Colchicine: A handful of studies have assessed whether the antiinflammatory gout drug colchicine could lower cardiovascular risk.[31,32,33] One single-center retrospective cross-sectional study showed that gout patients who had received at least one prescription of colchicine had a lower prevalence of myocardial infarctions (1.2 vs. 2.6%, hazard ratio 0.46), but the duration of colchicine was unknown, and the study was not adjusted for confounders.[31] Nevertheless, a subsequent retrospective Medicare database study showed similar findings. Among gout patients, individuals taking colchicine had markedly lower rates of cardiovascular events (hazard ratio 0.51) compared with nonusers, as well as a 73% reduction in all-cause mortality (hazard ratio 0.27).[32] Subsequent studies, reported so far only in abstract form, suggest that the ability of colchicine to lower both hsCRP (an MI risk biomarker) and overall MI risk may be observed only with its active use.[33] Finally, a large pragmatic trial studied the effect of daily colchicine among nongout patients for secondary prevention of cardiac outcomes and showed a significant benefit on a scale similar to that of the two colchicine studies reported in gout patients.[34]

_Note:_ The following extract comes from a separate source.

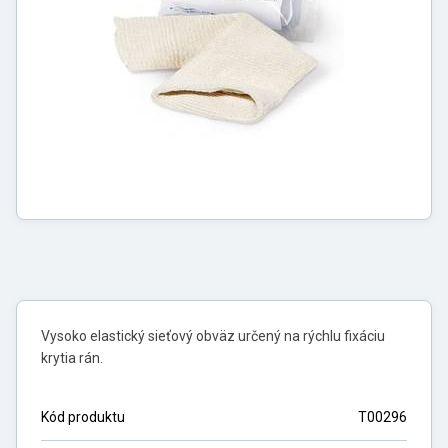
Vysoko elastický sieťový obväz určený na rýchlu fixáciu
krytia rán.
Kód produktu
T00296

Anti-IL-1β therapy: It is now appreciated that IL-1β is a central player in gouty inflammation, and IL-β has also been appreciated as an inflammatory cytokine associated with cardiovascular disease. Thus, it was interesting to observe the recent CANTOS trial, in which the antigout, anti-IL-1β biologic canakinumab was shown to reduce major cardiovascular events in a large cohort of patients.[35] This trial provides the first definitive proof-of-principle that an anti-inflammatory strategy can reduce cardiovascular risk. As the benefit was modest, and the expense of canakinumab is high, it is unlikely to advance to common use. Perhaps not surprisingly, a recently published secondary analysis revealed that the use of canakinumab in CANTOS also reduced the rate of incident gout (e.g. first gouty attack). Whether other anti-IL1β therapies (e.g. anakinra) would have similar effects is not known. Of note, some studies suggest that colchicine itself may reduce IL-1β levels by blocking its cellular production.[36]

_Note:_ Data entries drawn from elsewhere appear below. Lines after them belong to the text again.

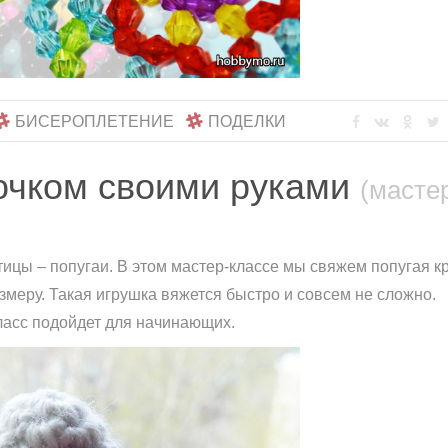
БИСЕРОПЛЕТЕНИЕ
ПОДЕЛКИ
ючком своими руками
(масте
ицы – попугаи. В этом мастер-классе мы свяжем попугая к
змеру. Такая игрушка вяжется быстро и совсем не сложно.
ласс подойдет для начинающих.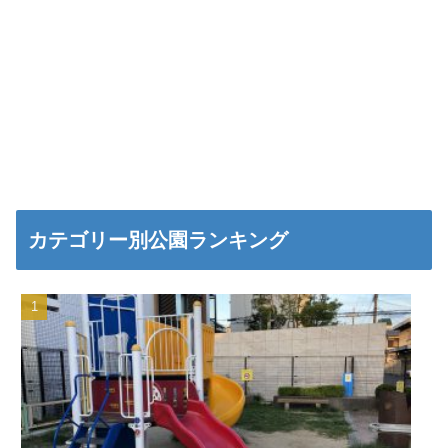
カテゴリー別公園ランキング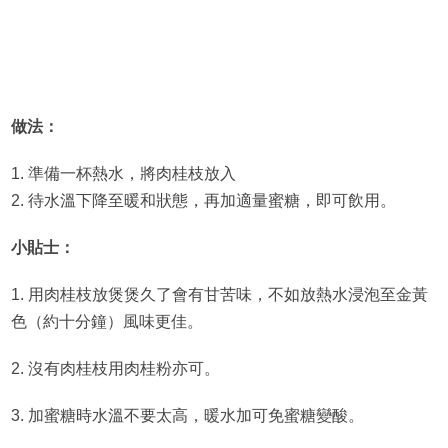
做法：
1. 準備一杯熱水，將肉桂枝放入
2. 待水溫下降至暖和狀態，再加適量蜜糖，即可飲用。
小貼士：
1. 用肉桂枝放煲煲久了會有甘苦味，不如放熱水浸泡至金黃
色（約十分鐘）風味更佳。
2. 沒有肉桂枝用肉桂粉亦可。
3. 加蜜糖時水溫不要太高，暖水加可免蜜糖變酸。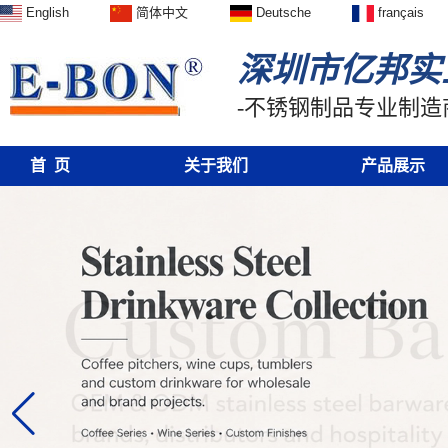
English
简体中文
Deutsche
français
深圳市亿邦实
-不锈钢制品专业制造
首 页
关于我们
产品展示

Statins and Cardiovascular Risk in Gout Patients

Many gout patients require statins to treat hyperlipidemia, raising the question of whether statins can reduce cardiovascular risk in gout patients. Indeed, the understanding that statins may exert a protective effect not only by reducing serum lipids but also through an anti-inflammatory effect, suggests the possibility of an additional cardioprotective role in patients with gout.[37] In one incident user cohort study, patients with gout who initiated statins had significantly reduced all-cause mortality compared with a propensity score-matched cohort of patients with gout not taking statins (hazard ratio 0.84). The benefit was even more pronounced for those patients without known cardiovascular disease (hazard ratio 0.65).[38] In a prior meta-analysis investigating clinical trials of statins for patients at low risk of vascular disease, statin use conferred a more modest reduction in mortality, with a relative risk of 0.91.[39] More data is needed, but these initial data suggest that statins might be effective at reducing mortality in the gout population.